Wed-1-10-4 Exploring the use of an artificial accent of English to assess phonetic learning in monolingual and bilingual speakers

Laura Spinu(City University of New York - Kingsborough Community College), Jiwon Hwang(Stony Brook University), Nadya Pincus(University of Delaware) and Mariana Vasilita(Brooklyn College - CUNY)
Abstract: We designed a production experiment to explore the relatively controversial phenomenon of the bilingual advantage. Our focus is on an understudied aspect of bilingual cognition, specifically phonetic learning. We presented 36 participants (17 monolinguals and 19 early bilinguals) living in New York City with an artificially constructed accent of English, differing in four ways from Standard American English. More precisely, the novel accent included a vocalic change (diphthongization of the open-mid front unrounded vowel), consonantal change (tapping of intervocalic liquids), syllable structure change (epenthesis in voiceless s-clusters) and suprasegmental change (a novel intonation pattern in tag questions).

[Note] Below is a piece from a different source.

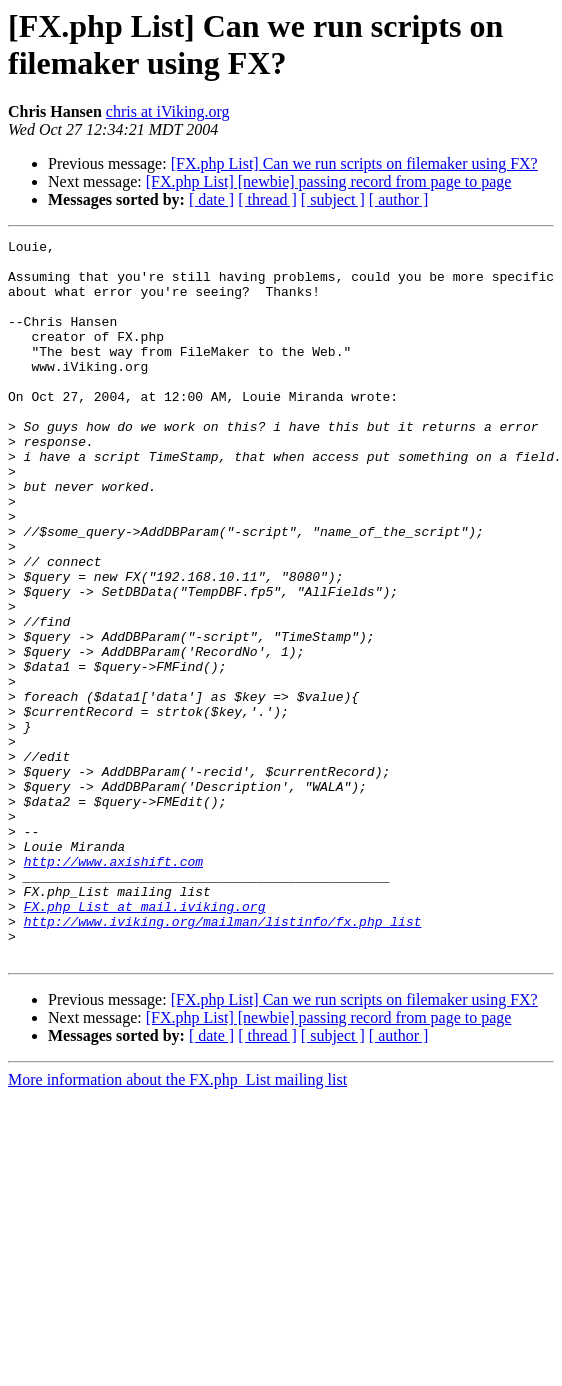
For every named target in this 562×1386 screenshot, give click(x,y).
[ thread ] (267, 199)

After recording their baseline accents, the participants first completed a training task, in which they listened to and then directly imitated sentences heard in the novel accent, and then a testing task, in which they were asked to read the baseline sentences in the accent they had just learned in the absence of any audio prompts. In this paper, we present acoustic results with diphthongization and tag question intonation. Our findings replicate the previously observed bilingual advantage in phonetic learning across the board and extend it to novel learning circumstances.